Sun Sep 28 22:15:13 PDT 2014

On 9/28/2014 9:03 PM, Sean Kelly wrote:
> On Monday, 29 September 2014 at 02:57:03 UTC, Walter Bright wrote:
> Right.  But if the condition that caused the restart persists, the process can
> end up in a cascading restart scenario.  Simply restarting on error isn't
> necessarily enough.

When it isn't enough, use the "engage the backup" technique.

>> I don't believe that the way to get 6 sigma reliability is by ignoring errors
>> and hoping. Airplane software is most certainly not done that way.
>
> I believe I was arguing the opposite.  More to the point, I think it's necessary
> to expect undefined behavior to occur and to plan for it.  I think we're on the
> same page here and just miscommunicating.

Assuming that the program bug couldn't have affected other threads is relying on 
hope. Bugs happen when the program went into an unknown and unanticipated state. 
You cannot know, until after you debug it, what other damage the fault caused, 
or what other damage caused the detected fault.

> My point was that it's often more complicated than that.  There have been papers
> written on self-repairing systems, for example, and ways to design systems that
> are inherently durable when it comes to even internal errors.

I confess much skepticism about such things when it comes to software.
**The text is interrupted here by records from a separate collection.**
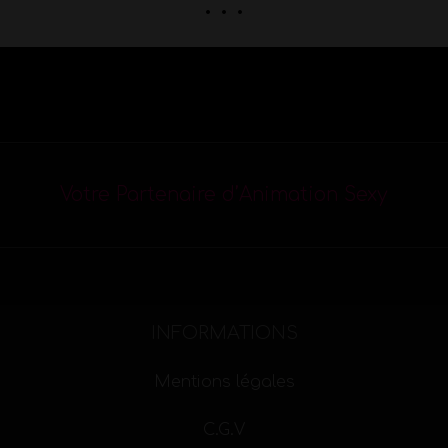
. . .
Votre Partenaire d’Animation Sexy
INFORMATIONS
Mentions légales
C.G.V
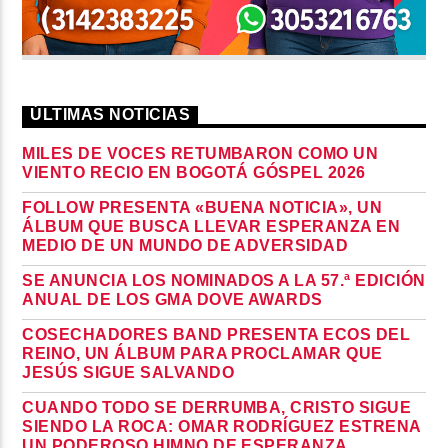
ÚLTIMAS NOTICIAS
MILES DE VOCES RETUMBARON COMO UN
VIENTO RECIO EN BOGOTÁ GÓSPEL 2026
FOLLOW PRESENTA «BUENA NOTICIA», UN
ÁLBUM QUE BUSCA LLEVAR ESPERANZA EN
MEDIO DE UN MUNDO DE ADVERSIDAD
SE ANUNCIA LOS NOMINADOS A LA 57.ª EDICIÓN
ANUAL DE LOS GMA DOVE AWARDS
COSECHADORES BAND PRESENTA ECOS DEL
REINO, UN ÁLBUM PARA PROCLAMAR QUE
JESÚS SIGUE SALVANDO
CUANDO TODO SE DERRUMBA, CRISTO SIGUE
SIENDO LA ROCA: OMAR RODRÍGUEZ ESTRENA
UN PODEROSO HIMNO DE ESPERANZA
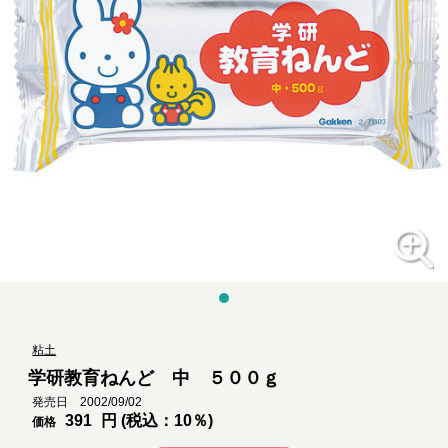
粘土
学研教育ねんど 中 ５００ｇ
発売日 2002/09/02
391
円 (税込：10％)
価格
I do know 
how reliable avionics software is done, and that stuff does work even in the 
face of all kinds of bugs, damage, and errors. I'll be betting my life on that 
tomorrow :-)

Would you bet your life on software that had random divide by 0 bugs in it that 
were just ignored in the hope that they weren't serious? Keep in mind that 
software is rather unique in that a single bit error in a billion bytes can 
render the software utterly demented.

Remember the Apollo 11 lunar landing, when the descent computer software started 
showing self-detected faults? Armstrong turned it off and landed manually. He 
wasn't going to bet his ass that the faults could be ignored. You and I 
wouldn't, either.

> I think what I'm
> trying to say is that simply aborting on error is too brittle in some cases,
> because it only deals with one vector--memory corruption that is unlikely to
> reoccur.  But I've watched always-on systems fall apart from some unexpected
> ongoing situation, and simply restarting doesn't actually help.

In such a situation, ignoring the error seems hardly likely to do any better.